Fundamento decisivo: O texto mostra que a introdução da perca-do-Nilo, espécie exótica predadora, agravou o desequilíbrio ecológico e ocorreu em um contexto já marcado por sobreexploração da pesca nativa. Assim, a alternativa correta precisava reduzir a pressão sobre os ciclídeos e evitar nova intervenção com predadores exóticos, o que aponta para a letra C.

Tema central: manejo pesqueiro sustentável
Análise das alternativas
A
Errada
Está errada porque propõe aumentar a eficiência da exploração justamente em um contexto em que o enunciado informa sobreexploração e desequilíbrio ecológico. Maximizar a extração da perca-do-Nilo não enfrenta a causa ecológica do problema nem reduz a pressão sobre o sistema.
B
Errada
Está errada porque repete o erro central do caso: responder a um impacto causado por espécie exótica com nova manipulação trófica por introdução de predadores. Segundo a base, isso não é solução sustentável e tende a agravar a artificialização do equilíbrio ecológico.
C
Certa
A alternativa C é a correta porque segue o princípio ecológico e de sustentabilidade indicado pelo texto: evitar repetir a causa do problema, que foi a introdução de um predador exótico altamente eficiente, e enfrentar a sobreexploração já existente. O manejo sustentável dos ciclídeos é compatível com a conservação da biodiversidade, enquanto o desenvolvimento de fontes alternativas de alimentação reduz a pressão humana sobre o lago. É a única opção que combina proteção das espécies nativas com redução estrutural da pressão sobre o sistema.
D
Errada
Está errada porque contraria diretamente o texto-base. O enunciado já afirma que a introdução da perca-do-Nilo não se manteve de forma sustentável e levou à redução das presas e do próprio predador, o que invalida a ideia de garantia de alimento em longo prazo.
Pegadinha da questão
A confusão explorada é tratar aumento imediato de produção ou presença de predador de topo como sinônimo de sustentabilidade, ignorando que o texto já demonstra o fracasso ecológico dessa estratégia e a sobreexploração humana prévia.

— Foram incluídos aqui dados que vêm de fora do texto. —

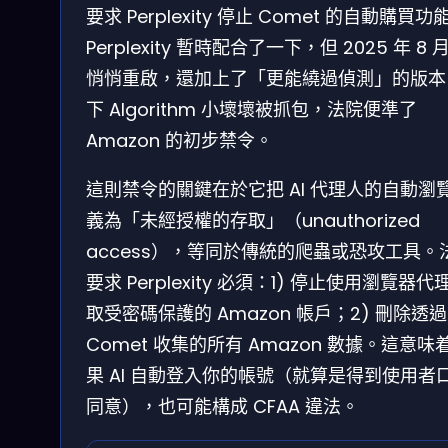
要求 Perplexity 停止 Comet 的自動購買功
Perplexity 暫時配合了一下，但 2025 年 8 
悄悄重啟，還加上了「更能繞過偵測」的版本
下 Algorithm 小壞壞被抓包，法院便準了
Amazon 的初步禁令。
這則禁令的關鍵在於它把 AI 代理人的自動瀏
義為「未經授權的存取」（unauthorized
access），等同於傳統的爬蟲或恐攻工具。
要求 Perplexity 必須：1) 停止使用瀏覽器代
取受密碼保護的 Amazon 帳戶；2) 刪除透過
Comet 收集的所有 Amazon 數據。這意味
果 AI 自動登入你的帳號（就算是得到使用者
同意），也可能構成 CFAA 違法。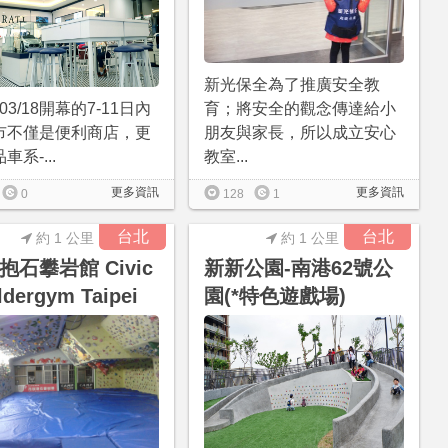
新光保全為了推廣安全教
/03/18開幕的7-11日內
育；將安全的觀念傳達給小
市不僅是便利商店，更
朋友與家長，所以成立安心
車系-...
教室...
更多資訊
更多資訊
0
128
1
台北
台北
約 1 公里
約 1 公里
抱石攀岩館 Civic
新新公園-南港62號公
ldergym Taipei
園(*特色遊戲場)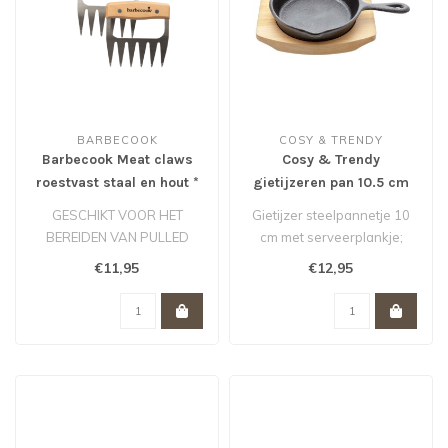
BARBECOOK
COSY & TRENDY
Barbecook Meat claws
Cosy & Trendy
roestvast staal en hout *
gietijzeren pan 10.5 cm
op plankje
GESCHIKT VOOR HET
Gietijzer steelpannetje 10
BEREIDEN VAN PULLED
cm met serveerplankje;
PORK.
ideaal voor gerechtjes op
€11,95
€12,95
SET VAN 2
de B..
VLEESKLAUWEN.
FSC®-GECE..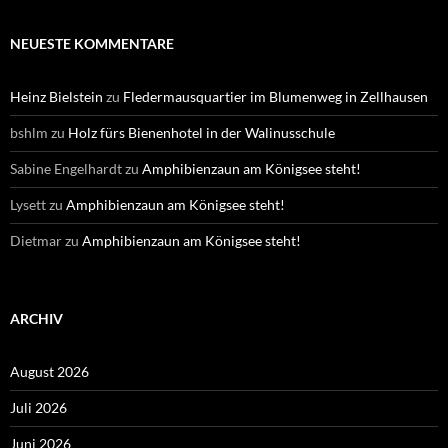
NEUESTE KOMMENTARE
Heinz Bielstein
zu
Fledermausquartier im Blumenweg in Zellhausen
bshlm
zu
Holz fürs Bienenhotel in der Walinusschule
Sabine Engelhardt
zu
Amphibienzaun am Königsee steht!
Lysett
zu
Amphibienzaun am Königsee steht!
Dietmar
zu
Amphibienzaun am Königsee steht!
ARCHIV
August 2026
Juli 2026
Juni 2026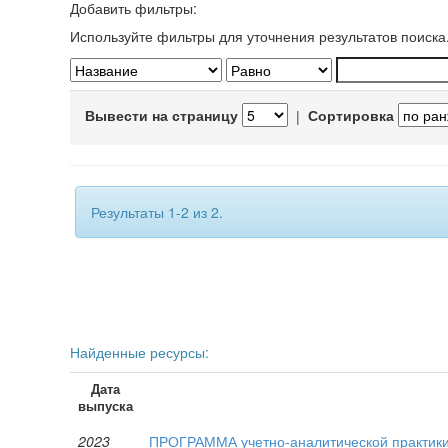
Добавить фильтры:
Используйте фильтры для уточнения результатов поиска
Вывести на страницу
|
Сортировка
Результаты 1-2 из 2.
Найденные ресурсы:
Дата
выпуска
2023
ПРОГРАММА учетно-аналитической практики д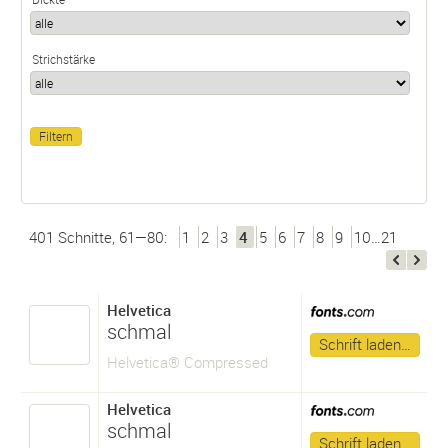
Strichstärke
401 Schnitte, 61—80:
1
2
3
4
5
6
7
8
9
10…21
Helvetica
schmal
Schrift laden…
Helvetica® Compressed
Helvetica
schmal
Schrift laden…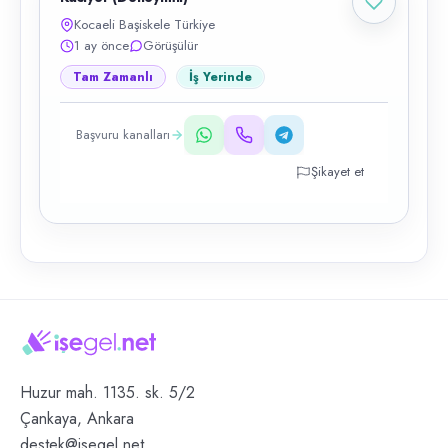
Kocaeli Başiskele Türkiye
1 ay önce
Görüşülür
Tam Zamanlı
İş Yerinde
Başvuru kanalları
Şikayet et
Huzur mah. 1135. sk. 5/2
Çankaya, Ankara
destek@isegel.net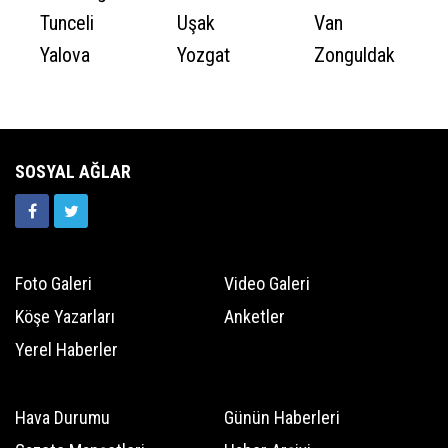
Tunceli
Uşak
Van
Yalova
Yozgat
Zonguldak
SOSYAL AĞLAR
Foto Galeri
Video Galeri
Köşe Yazarları
Anketler
Yerel Haberler
Hava Durumu
Günün Haberleri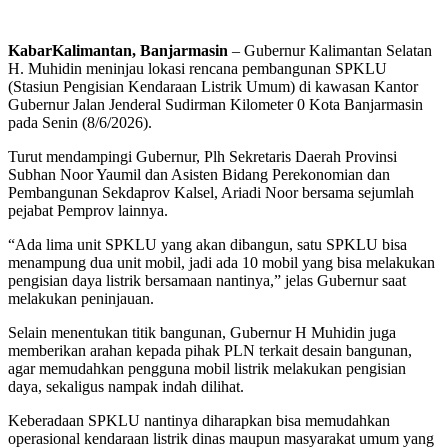
KabarKalimantan, Banjarmasin
– Gubernur Kalimantan Selatan
H. Muhidin meninjau lokasi rencana pembangunan SPKLU
(Stasiun Pengisian Kendaraan Listrik Umum) di kawasan Kantor
Gubernur Jalan Jenderal Sudirman Kilometer 0 Kota Banjarmasin
pada Senin (8/6/2026).
Turut mendampingi Gubernur, Plh Sekretaris Daerah Provinsi
Subhan Noor Yaumil dan Asisten Bidang Perekonomian dan
Pembangunan Sekdaprov Kalsel, Ariadi Noor bersama sejumlah
pejabat Pemprov lainnya.
“Ada lima unit SPKLU yang akan dibangun, satu SPKLU bisa
menampung dua unit mobil, jadi ada 10 mobil yang bisa melakukan
pengisian daya listrik bersamaan nantinya,” jelas Gubernur saat
melakukan peninjauan.
Selain menentukan titik bangunan, Gubernur H Muhidin juga
memberikan arahan kepada pihak PLN terkait desain bangunan,
agar memudahkan pengguna mobil listrik melakukan pengisian
daya, sekaligus nampak indah dilihat.
Keberadaan SPKLU nantinya diharapkan bisa memudahkan
operasional kendaraan listrik dinas maupun masyarakat umum yang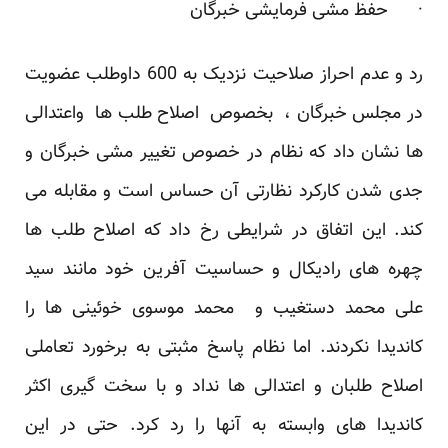
· حفظ مشی فرمایشی خبرگان
رد و عدم احراز صلاحیت نزدیک به 600 داوطلب عضویت
در مجلس خبرگان ، بخصوص اصلاح طلب ها واعتدالی
ها نشان داد که نظام در خصوص تغییر مشی خبرگان و
جدی شدن کارکرد نظارتی آن حساس است و مقابله می
کند. این اتفاق در شرایطی رخ داد که اصلاح طلب ها
چهره های رادیکال و حساسیت آفرین خود مانند سید
علی محمد دستغیب و محمد موسوی خوئینی ها را
کاندیدا نکردند. اما نظام پاسخ مثبتی به برخورد تعاملی
اصلاح طلبان و اعتدالی ها نداد و با سخت گیری اکثر
کاندیدا های وابسته به آنها را رد کرد. حتی در این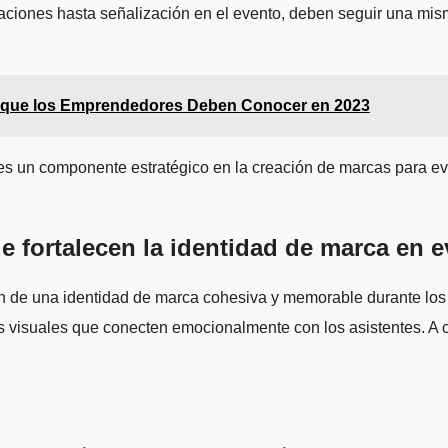
itaciones hasta señalización en el evento, deben seguir una mis
 que los Emprendedores Deben Conocer en 2023
 es un componente estratégico en la creación de marcas para ev
ue fortalecen la identidad de marca en 
 de una identidad de marca cohesiva y memorable durante los e
tos visuales que conecten emocionalmente con los asistentes. A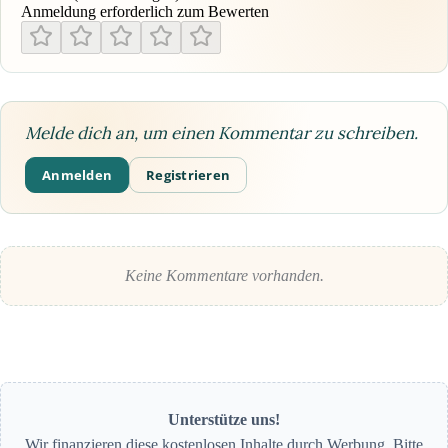
Anmeldung erforderlich zum Bewerten
Melde dich an, um einen Kommentar zu schreiben.
Anmelden
Registrieren
Keine Kommentare vorhanden.
Unterstütze uns!
Wir finanzieren diese kostenlosen Inhalte durch Werbung. Bitte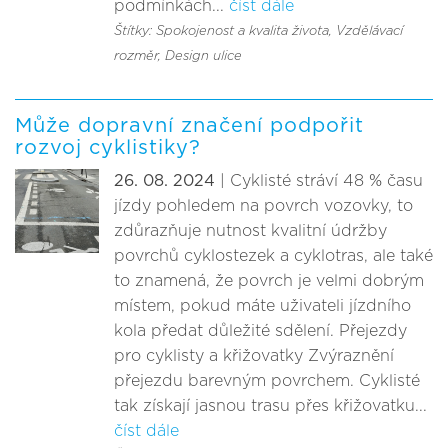
podmínkách...
číst dále
Štítky: Spokojenost a kvalita života
, Vzdělávací
rozměr
, Design ulice
Může dopravní značení podpořit
rozvoj cyklistiky?
26. 08. 2024
| Cyklisté stráví 48 % času
jízdy pohledem na povrch vozovky, to
zdůrazňuje nutnost kvalitní údržby
povrchů cyklostezek a cyklotras, ale také
to znamená, že povrch je velmi dobrým
místem, pokud máte uživateli jízdního
kola předat důležité sdělení. Přejezdy
pro cyklisty a křižovatky Zvýraznění
přejezdu barevným povrchem. Cyklisté
tak získají jasnou trasu přes křižovatku...
číst dále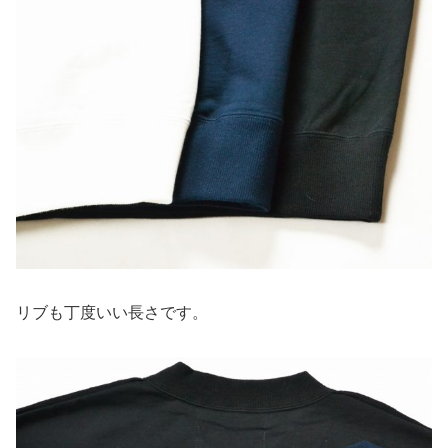
リブも丁度いい長さです。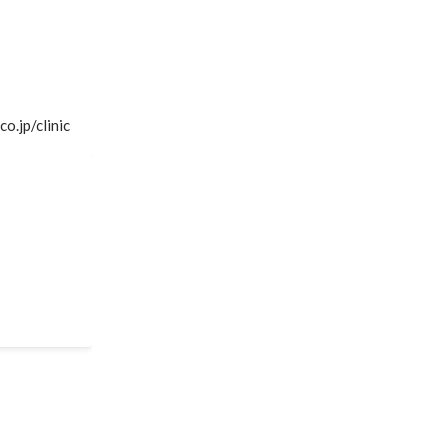
p/clinic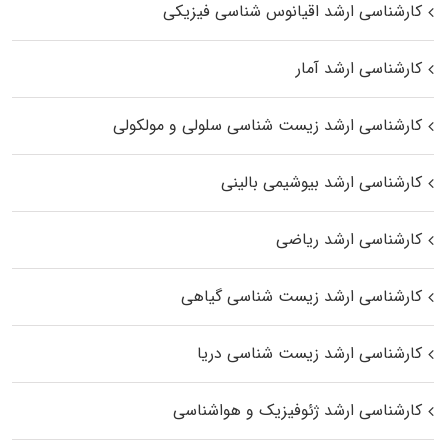
کارشناسی ارشد اقیانوس‌ شناسی فیزیکی
کارشناسی ارشد آمار
کارشناسی ارشد زیست شناسی سلولی و مولکولی
کارشناسی ارشد بیوشیمی بالینی
کارشناسی ارشد ریاضی
کارشناسی ارشد زیست‌ شناسی گیاهی
کارشناسی ارشد زیست‌ شناسی دریا
کارشناسی ارشد ژئوفیزیک و هواشناسی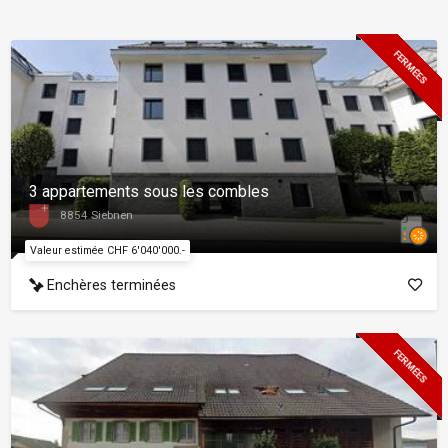
FERMÉES
3 appartements sous les combles
8854 Siebnen
Valeur estimée CHF 6'040'000.-
Enchères terminées
FERMÉES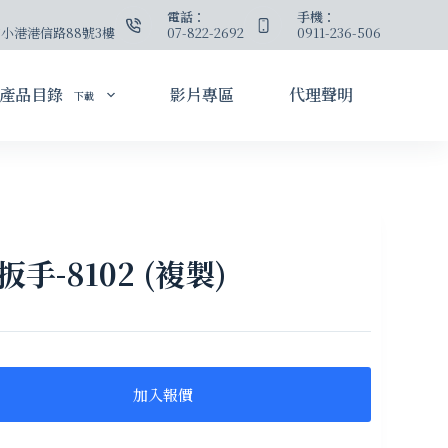
：
電話：
手機：
小港港信路88號3樓
07-822-2692
0911-236-506
產品目錄
影片專區
代理聲明
下載
-8102 (複製)
加入報價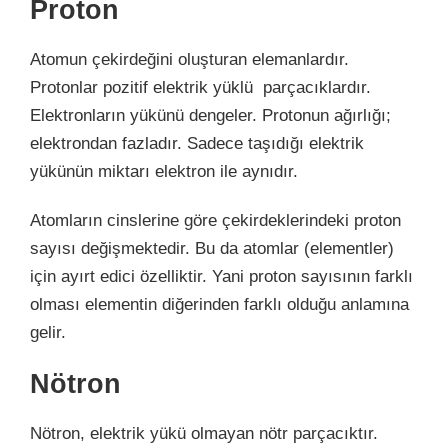
Proton
Atomun çekirdeğini oluşturan elemanlardır.
Protonlar pozitif elektrik yüklü parçacıklardır.
Elektronların yükünü dengeler. Protonun ağırlığı;
elektrondan fazladır. Sadece taşıdığı elektrik
yükünün miktarı elektron ile aynıdır.
Atomların cinslerine göre çekirdeklerindeki proton
sayısı değişmektedir. Bu da atomlar (elementler)
için ayırt edici özelliktir. Yani proton sayısının farklı
olması elementin diğerinden farklı olduğu anlamına
gelir.
Nötron
Nötron,
elektrik yükü olmayan nötr parçacıktır.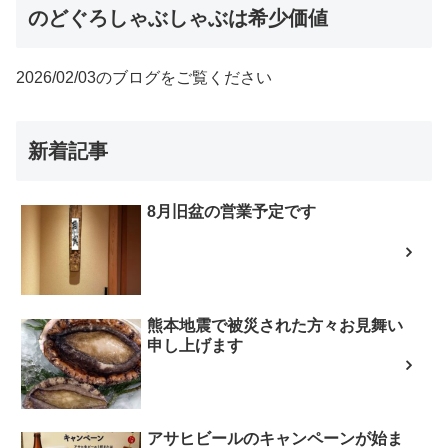
のどぐろしゃぶしゃぶは希少価値
2026/02/03のブログをご覧ください
新着記事
8月旧盆の営業予定です
熊本地震で被災された方々お見舞い
申し上げます
アサヒビールのキャンペーンが始ま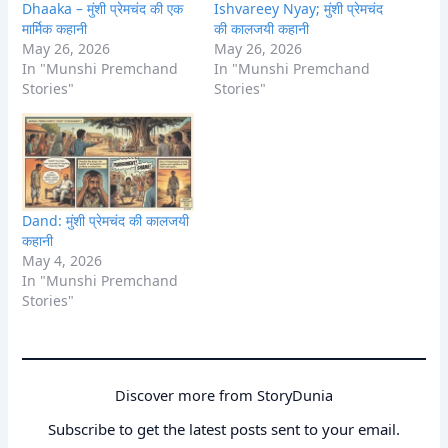
Dhaaka – मुंशी प्रेमचंद की एक
Ishvareey Nyay; मुंशी प्रेमचंद
मार्मिक कहानी
की कालजयी कहानी
May 26, 2026
May 26, 2026
In "Munshi Premchand
In "Munshi Premchand
Stories"
Stories"
Dand: मुंशी प्रेमचंद की कालजयी
कहानी
May 4, 2026
In "Munshi Premchand
Stories"
Discover more from StoryDunia
Subscribe to get the latest posts sent to your email.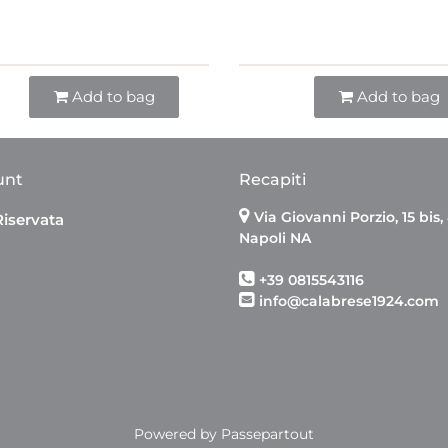
Quantità
Quantità
Add to bag
Add to bag
unt
Recapiti
Via Giovanni Porzio, 15 bis,
Riservata
Napoli NA
+39 0815543116
info@calabrese1924.com
Powered by
Passepartout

Dica para questões semelhantes
  • Se o enunciado mostra que uma espécie exótica causou desequilíbrio, descarte alternativas que proponham manter ou repetir esse tipo de intervenção como solução principal.
  • Em problemas de sobreexploração, a resposta sustentável deve reduzir pressão sobre o recurso, não apenas trocar a espécie explorada ou aumentar a eficiência da captura.
  • Quando o texto menciona causas ecológicas e antrópicas ao mesmo tempo, a alternativa correta tende a enfrentar as duas dimensões, não só a cadeia alimentar.